We receive many questions about Aetna Affordable Health Choices® limited benefits insurance plan.* Here are some of the most frequently asked questions:

What are limited benefits?
Limited benefit insurance plans focus on the common services including inpatient and outpatient benefit coverage for office visits, lab, diagnostic tests, X-rays, surgery, anesthesiology, room and board and other hospital expenses, and prescription drug coverage (based on plan design). By offering limited benefits for these services, we can keep the premiums affordable.

Who can participate?
Aetna Affordable Health Choices® insurance plans are available to groups with employees who are paid an hourly wage, work on a seasonal basis or must fulfill a waiting period for other company-sponsored benefits.
We have a number of plan sponsors in the service, retail and entertainment industries including, but not limited to, restaurants, convenience and grocery stores, staffing services, security guard services, telemarketing firms, hotels and health care.

Why is a limited benefits plan a good choice?
Cost is a major factor for both the employer and employee. Traditional insurance plans often require employer contributions and participation requirements. Employees are often asked to share in the high cost.
The Aetna Affordable Health Choices® insurance plans are priced with the hourly employee in mind and can be completely employee-funded.
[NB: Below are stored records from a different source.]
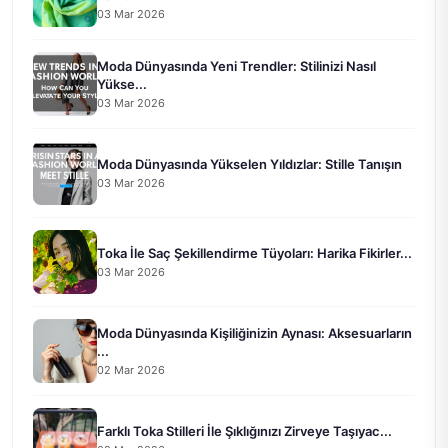
03 Mar 2026
Moda Dünyasında Yeni Trendler: Stilinizi Nasıl
Yükse...
03 Mar 2026
Moda Dünyasında Yükselen Yıldızlar: Stille Tanışın
03 Mar 2026
Toka İle Saç Şekillendirme Tüyoları: Harika Fikirler...
03 Mar 2026
Moda Dünyasında Kişiliğinizin Aynası: Aksesuarların
...
02 Mar 2026
Farklı Toka Stilleri İle Şıklığınızı Zirveye Taşıyac...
We have lower participation requirements and have created an administrative process to help relieve the responsibility associated with offering a voluntary benefit.

What types of plans are available?
There are several Medical plans (PPO and indemnity) as well as a full suite of supplemental products Dental, Hospital Indemnity, Short Term Disability (STD)1, Term Life & Accidental Death and Vision Care. All plans are fully insured, group issued limited plans.

What are the benefits of offering a limited benefit plan?
Employees have access to care at an affordable price. The network discounts, copayments, and availability of network providers help manage out-of-pocket costs for those people in need of care.
Employers can help reduce the costs associated with turnover while offering coverage to an employee population that might otherwise be without healthcare coverage.

How do employees pay their premiums?
All premiums are collected through payroll deductions. We work with the plan sponsor to determine the best means of submitting those deductions. Our goal is to make the benefit offering very straightforward without distracting the employer from their core business.

We also offer a missed premium payment feature coupled with our self billing model. This feature is designed to accommodate the employee who does not have enough in his or her pay for a full deduction to be taken. If an employee fails to have a payroll deduction for a particular period, the employee's coverage will not be canceled, he or she will just be without coverage for that period unless the employee sends the missed premium to SRC.

* Except in NY, this plan is filed as a major medical plan that contains an annual benefit maximum and a number of additional coverage limitations and exclusions. In DC, ID, ME, & RI this is not considered a "limited benefits" insurance plan.

1 Coverage for employee only; coverage not available in California, Hawaii, New Jersey, New York, Rhode Island, and Puerto Rico.